- **Your assignment**
Could you transcribe the whole listing, keeping every line exactly the same?

[Provided material — start]

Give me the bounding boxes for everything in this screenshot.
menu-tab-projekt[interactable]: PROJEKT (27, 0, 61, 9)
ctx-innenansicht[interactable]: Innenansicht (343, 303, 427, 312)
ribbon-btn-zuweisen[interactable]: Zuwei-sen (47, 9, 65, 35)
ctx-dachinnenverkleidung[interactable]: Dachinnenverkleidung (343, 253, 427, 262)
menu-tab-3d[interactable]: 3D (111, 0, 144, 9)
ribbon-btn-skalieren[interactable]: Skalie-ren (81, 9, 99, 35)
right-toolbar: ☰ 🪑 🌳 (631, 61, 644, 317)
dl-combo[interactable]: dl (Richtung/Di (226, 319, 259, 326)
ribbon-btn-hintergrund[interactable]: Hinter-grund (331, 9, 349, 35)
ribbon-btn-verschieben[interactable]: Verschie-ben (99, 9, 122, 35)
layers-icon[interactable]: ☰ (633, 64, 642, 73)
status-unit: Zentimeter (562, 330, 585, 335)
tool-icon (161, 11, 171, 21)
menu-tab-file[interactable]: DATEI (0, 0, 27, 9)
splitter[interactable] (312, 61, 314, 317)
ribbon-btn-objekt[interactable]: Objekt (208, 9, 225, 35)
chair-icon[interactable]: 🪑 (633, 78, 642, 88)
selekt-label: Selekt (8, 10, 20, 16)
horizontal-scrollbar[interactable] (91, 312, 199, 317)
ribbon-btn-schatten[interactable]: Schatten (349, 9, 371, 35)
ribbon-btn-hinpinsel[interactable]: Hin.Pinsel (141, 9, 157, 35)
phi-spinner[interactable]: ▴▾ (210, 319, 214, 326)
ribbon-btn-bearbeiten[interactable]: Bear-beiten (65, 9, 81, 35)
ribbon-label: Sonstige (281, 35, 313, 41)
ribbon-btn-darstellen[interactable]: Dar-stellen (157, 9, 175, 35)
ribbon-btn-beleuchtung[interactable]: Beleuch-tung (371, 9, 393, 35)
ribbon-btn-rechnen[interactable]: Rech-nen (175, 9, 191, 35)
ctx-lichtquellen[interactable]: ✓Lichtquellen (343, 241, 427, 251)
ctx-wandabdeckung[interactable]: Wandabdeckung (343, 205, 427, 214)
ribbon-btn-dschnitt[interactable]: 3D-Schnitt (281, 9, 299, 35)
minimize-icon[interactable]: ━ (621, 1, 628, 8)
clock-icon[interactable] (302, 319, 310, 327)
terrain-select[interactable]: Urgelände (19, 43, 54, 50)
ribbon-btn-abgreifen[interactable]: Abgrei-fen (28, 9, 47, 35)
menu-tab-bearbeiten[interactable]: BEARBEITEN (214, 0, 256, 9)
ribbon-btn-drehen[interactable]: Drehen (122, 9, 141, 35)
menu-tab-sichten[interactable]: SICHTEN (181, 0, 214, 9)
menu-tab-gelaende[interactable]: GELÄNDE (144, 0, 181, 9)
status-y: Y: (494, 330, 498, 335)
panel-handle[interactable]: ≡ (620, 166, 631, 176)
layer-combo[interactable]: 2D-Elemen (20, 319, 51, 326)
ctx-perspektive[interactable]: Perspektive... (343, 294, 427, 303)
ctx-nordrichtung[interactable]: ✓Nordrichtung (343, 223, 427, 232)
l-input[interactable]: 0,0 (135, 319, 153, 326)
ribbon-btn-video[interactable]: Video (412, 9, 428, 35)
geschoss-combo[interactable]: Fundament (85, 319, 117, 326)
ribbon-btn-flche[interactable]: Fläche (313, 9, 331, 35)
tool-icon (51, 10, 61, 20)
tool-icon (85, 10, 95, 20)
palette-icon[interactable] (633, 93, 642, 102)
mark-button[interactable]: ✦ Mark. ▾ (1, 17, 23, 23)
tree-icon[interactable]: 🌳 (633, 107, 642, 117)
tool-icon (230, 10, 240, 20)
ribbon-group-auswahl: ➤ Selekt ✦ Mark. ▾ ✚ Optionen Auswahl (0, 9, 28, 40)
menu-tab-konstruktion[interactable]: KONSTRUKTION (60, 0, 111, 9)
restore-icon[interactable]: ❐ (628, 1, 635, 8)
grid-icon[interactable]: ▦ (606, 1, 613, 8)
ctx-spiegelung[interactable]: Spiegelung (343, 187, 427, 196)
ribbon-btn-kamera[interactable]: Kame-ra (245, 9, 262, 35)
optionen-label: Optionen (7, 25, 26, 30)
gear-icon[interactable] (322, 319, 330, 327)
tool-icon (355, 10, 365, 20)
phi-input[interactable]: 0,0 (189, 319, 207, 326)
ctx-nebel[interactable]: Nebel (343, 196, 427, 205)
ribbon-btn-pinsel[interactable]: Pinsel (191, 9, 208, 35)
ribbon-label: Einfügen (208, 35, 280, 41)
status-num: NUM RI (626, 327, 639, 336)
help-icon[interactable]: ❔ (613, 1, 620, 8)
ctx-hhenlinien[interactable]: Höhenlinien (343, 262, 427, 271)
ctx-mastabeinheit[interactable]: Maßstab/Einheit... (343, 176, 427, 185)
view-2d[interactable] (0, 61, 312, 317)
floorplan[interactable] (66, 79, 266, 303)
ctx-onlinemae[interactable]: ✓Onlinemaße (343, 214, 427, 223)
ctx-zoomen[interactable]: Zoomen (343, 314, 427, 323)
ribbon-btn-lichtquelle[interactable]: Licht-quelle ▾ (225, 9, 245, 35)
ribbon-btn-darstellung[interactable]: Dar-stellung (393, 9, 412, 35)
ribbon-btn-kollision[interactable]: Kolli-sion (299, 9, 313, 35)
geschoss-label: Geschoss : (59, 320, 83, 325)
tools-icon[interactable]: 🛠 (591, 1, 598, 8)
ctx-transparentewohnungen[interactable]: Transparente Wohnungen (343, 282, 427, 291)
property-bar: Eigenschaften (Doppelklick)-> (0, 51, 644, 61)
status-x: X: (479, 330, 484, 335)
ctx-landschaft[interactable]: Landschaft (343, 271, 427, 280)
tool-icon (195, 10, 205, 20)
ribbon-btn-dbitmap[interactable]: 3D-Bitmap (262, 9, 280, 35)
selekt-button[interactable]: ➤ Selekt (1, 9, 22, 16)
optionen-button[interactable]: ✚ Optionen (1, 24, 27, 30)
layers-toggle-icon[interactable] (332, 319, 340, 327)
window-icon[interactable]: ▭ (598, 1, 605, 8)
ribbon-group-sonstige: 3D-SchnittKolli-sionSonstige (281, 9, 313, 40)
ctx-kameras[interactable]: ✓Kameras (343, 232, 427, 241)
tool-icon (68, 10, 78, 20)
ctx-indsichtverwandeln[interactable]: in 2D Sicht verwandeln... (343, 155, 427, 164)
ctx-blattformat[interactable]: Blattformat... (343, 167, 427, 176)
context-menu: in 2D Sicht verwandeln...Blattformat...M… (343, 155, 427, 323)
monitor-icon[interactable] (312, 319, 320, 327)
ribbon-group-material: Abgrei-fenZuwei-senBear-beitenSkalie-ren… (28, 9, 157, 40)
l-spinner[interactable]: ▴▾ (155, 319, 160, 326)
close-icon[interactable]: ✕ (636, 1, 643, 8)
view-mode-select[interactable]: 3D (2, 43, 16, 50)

[Provided material — finish]

- **Written solution**
Give me the bounding boxes for everything in this screenshot.
menu-tab-projekt[interactable]: PROJEKT (27, 0, 61, 9)
ctx-innenansicht[interactable]: Innenansicht (343, 303, 427, 312)
ribbon-btn-zuweisen[interactable]: Zuwei-sen (47, 9, 65, 35)
ctx-dachinnenverkleidung[interactable]: Dachinnenverkleidung (343, 253, 427, 262)
menu-tab-3d[interactable]: 3D (111, 0, 144, 9)
ribbon-btn-skalieren[interactable]: Skalie-ren (81, 9, 99, 35)
right-toolbar: ☰ 🪑 🌳 (631, 61, 644, 317)
dl-combo[interactable]: dl (Richtung/Di (226, 319, 259, 326)
ribbon-btn-hintergrund[interactable]: Hinter-grund (331, 9, 349, 35)
ribbon-btn-verschieben[interactable]: Verschie-ben (99, 9, 122, 35)
layers-icon[interactable]: ☰ (633, 64, 642, 73)
status-unit: Zentimeter (562, 330, 585, 335)
tool-icon (161, 11, 171, 21)
menu-tab-file[interactable]: DATEI (0, 0, 27, 9)
splitter[interactable] (312, 61, 314, 317)
ribbon-btn-objekt[interactable]: Objekt (208, 9, 225, 35)
chair-icon[interactable]: 🪑 (633, 78, 642, 88)
selekt-label: Selekt (8, 10, 20, 16)
horizontal-scrollbar[interactable] (91, 312, 199, 317)
ribbon-btn-schatten[interactable]: Schatten (349, 9, 371, 35)
ribbon-btn-hinpinsel[interactable]: Hin.Pinsel (141, 9, 157, 35)
phi-spinner[interactable]: ▴▾ (210, 319, 214, 326)
ribbon-btn-bearbeiten[interactable]: Bear-beiten (65, 9, 81, 35)
ribbon-label: Sonstige (281, 35, 313, 41)
ribbon-btn-darstellen[interactable]: Dar-stellen (157, 9, 175, 35)
ribbon-btn-beleuchtung[interactable]: Beleuch-tung (371, 9, 393, 35)
ribbon-btn-rechnen[interactable]: Rech-nen (175, 9, 191, 35)
ctx-lichtquellen[interactable]: ✓Lichtquellen (343, 241, 427, 251)
ctx-wandabdeckung[interactable]: Wandabdeckung (343, 205, 427, 214)
ribbon-btn-dschnitt[interactable]: 3D-Schnitt (281, 9, 299, 35)
minimize-icon[interactable]: ━ (621, 1, 628, 8)
clock-icon[interactable] (302, 319, 310, 327)
terrain-select[interactable]: Urgelände (19, 43, 54, 50)
ribbon-btn-abgreifen[interactable]: Abgrei-fen (28, 9, 47, 35)
menu-tab-bearbeiten[interactable]: BEARBEITEN (214, 0, 256, 9)
ribbon-btn-drehen[interactable]: Drehen (122, 9, 141, 35)
menu-tab-sichten[interactable]: SICHTEN (181, 0, 214, 9)
menu-tab-gelaende[interactable]: GELÄNDE (144, 0, 181, 9)
status-y: Y: (494, 330, 498, 335)
panel-handle[interactable]: ≡ (620, 166, 631, 176)
layer-combo[interactable]: 2D-Elemen (20, 319, 51, 326)
ctx-perspektive[interactable]: Perspektive... (343, 294, 427, 303)
ctx-nordrichtung[interactable]: ✓Nordrichtung (343, 223, 427, 232)
l-input[interactable]: 0,0 (135, 319, 153, 326)
ribbon-btn-video[interactable]: Video (412, 9, 428, 35)
geschoss-combo[interactable]: Fundament (85, 319, 117, 326)
ribbon-btn-flche[interactable]: Fläche (313, 9, 331, 35)
tool-icon (51, 10, 61, 20)
tool-icon (85, 10, 95, 20)
palette-icon[interactable] (633, 93, 642, 102)
mark-button[interactable]: ✦ Mark. ▾ (1, 17, 23, 23)
tree-icon[interactable]: 🌳 (633, 107, 642, 117)
tool-icon (230, 10, 240, 20)
ribbon-group-auswahl: ➤ Selekt ✦ Mark. ▾ ✚ Optionen Auswahl (0, 9, 28, 40)
menu-tab-konstruktion[interactable]: KONSTRUKTION (60, 0, 111, 9)
restore-icon[interactable]: ❐ (628, 1, 635, 8)
grid-icon[interactable]: ▦ (606, 1, 613, 8)
ctx-spiegelung[interactable]: Spiegelung (343, 187, 427, 196)
ribbon-btn-kamera[interactable]: Kame-ra (245, 9, 262, 35)
optionen-label: Optionen (7, 25, 26, 30)
gear-icon[interactable] (322, 319, 330, 327)
tool-icon (355, 10, 365, 20)
phi-input[interactable]: 0,0 (189, 319, 207, 326)
ctx-nebel[interactable]: Nebel (343, 196, 427, 205)
ribbon-btn-pinsel[interactable]: Pinsel (191, 9, 208, 35)
ribbon-label: Einfügen (208, 35, 280, 41)
status-num: NUM RI (626, 327, 639, 336)
help-icon[interactable]: ❔ (613, 1, 620, 8)
ctx-hhenlinien[interactable]: Höhenlinien (343, 262, 427, 271)
ctx-mastabeinheit[interactable]: Maßstab/Einheit... (343, 176, 427, 185)
view-2d[interactable] (0, 61, 312, 317)
floorplan[interactable] (66, 79, 266, 303)
ctx-onlinemae[interactable]: ✓Onlinemaße (343, 214, 427, 223)
ctx-zoomen[interactable]: Zoomen (343, 314, 427, 323)
ribbon-btn-lichtquelle[interactable]: Licht-quelle ▾ (225, 9, 245, 35)
ribbon-btn-darstellung[interactable]: Dar-stellung (393, 9, 412, 35)
ribbon-btn-kollision[interactable]: Kolli-sion (299, 9, 313, 35)
geschoss-label: Geschoss : (59, 320, 83, 325)
tools-icon[interactable]: 🛠 (591, 1, 598, 8)
ctx-transparentewohnungen[interactable]: Transparente Wohnungen (343, 282, 427, 291)
property-bar: Eigenschaften (Doppelklick)-> (0, 51, 644, 61)
status-x: X: (479, 330, 484, 335)
ctx-landschaft[interactable]: Landschaft (343, 271, 427, 280)
tool-icon (195, 10, 205, 20)
ribbon-btn-dbitmap[interactable]: 3D-Bitmap (262, 9, 280, 35)
selekt-button[interactable]: ➤ Selekt (1, 9, 22, 16)
optionen-button[interactable]: ✚ Optionen (1, 24, 27, 30)
layers-toggle-icon[interactable] (332, 319, 340, 327)
window-icon[interactable]: ▭ (598, 1, 605, 8)
ribbon-group-sonstige: 3D-SchnittKolli-sionSonstige (281, 9, 313, 40)
ctx-kameras[interactable]: ✓Kameras (343, 232, 427, 241)
tool-icon (68, 10, 78, 20)
ctx-indsichtverwandeln[interactable]: in 2D Sicht verwandeln... (343, 155, 427, 164)
ctx-blattformat[interactable]: Blattformat... (343, 167, 427, 176)
context-menu: in 2D Sicht verwandeln...Blattformat...M… (343, 155, 427, 323)
monitor-icon[interactable] (312, 319, 320, 327)
ribbon-group-material: Abgrei-fenZuwei-senBear-beitenSkalie-ren… (28, 9, 157, 40)
l-spinner[interactable]: ▴▾ (155, 319, 160, 326)
close-icon[interactable]: ✕ (636, 1, 643, 8)
view-mode-select[interactable]: 3D (2, 43, 16, 50)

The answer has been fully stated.